[Page-level text extractions]
-.-.-

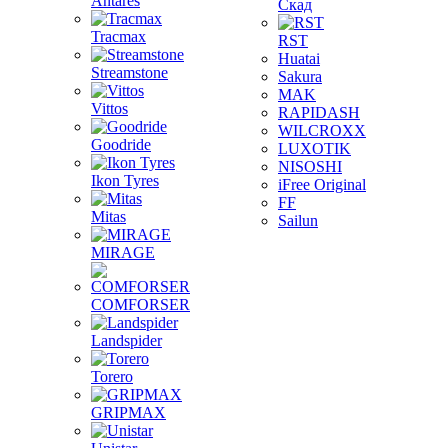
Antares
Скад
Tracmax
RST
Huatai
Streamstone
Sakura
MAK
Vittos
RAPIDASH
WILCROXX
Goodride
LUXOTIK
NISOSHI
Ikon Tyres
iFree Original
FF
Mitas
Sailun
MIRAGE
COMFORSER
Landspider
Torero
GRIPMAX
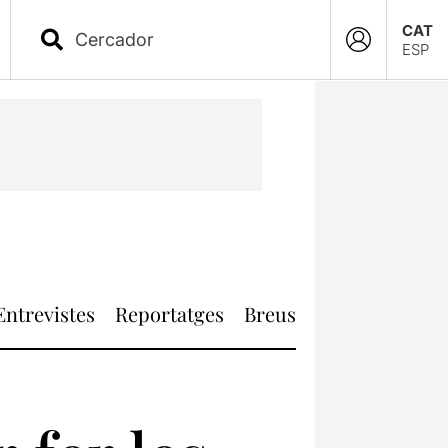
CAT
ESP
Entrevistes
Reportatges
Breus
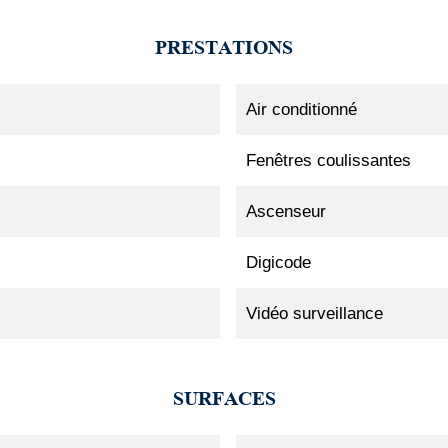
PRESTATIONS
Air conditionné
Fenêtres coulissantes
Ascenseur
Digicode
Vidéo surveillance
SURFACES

-.-.-

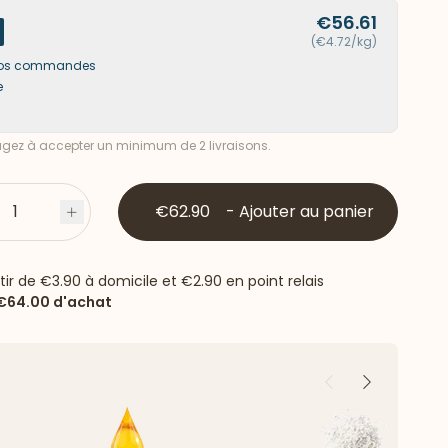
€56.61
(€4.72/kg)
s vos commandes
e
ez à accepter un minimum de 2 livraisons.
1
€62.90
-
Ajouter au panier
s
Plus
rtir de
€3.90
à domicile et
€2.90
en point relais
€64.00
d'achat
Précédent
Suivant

-.-.-

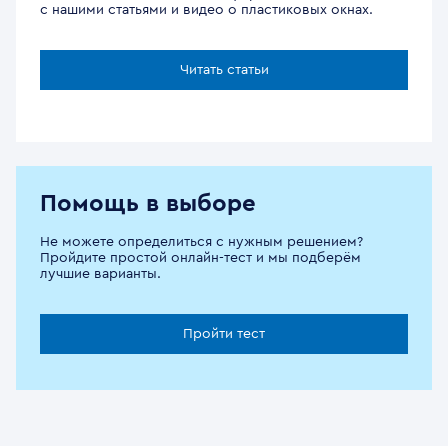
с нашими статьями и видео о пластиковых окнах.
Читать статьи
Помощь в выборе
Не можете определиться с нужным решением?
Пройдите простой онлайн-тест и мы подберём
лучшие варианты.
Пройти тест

-.-.-

Prompt:
Among the records above, find the lines that contain "тест" and copy every one.

Written response:
Пройдите простой онлайн-тест и мы подберём
Пройти тест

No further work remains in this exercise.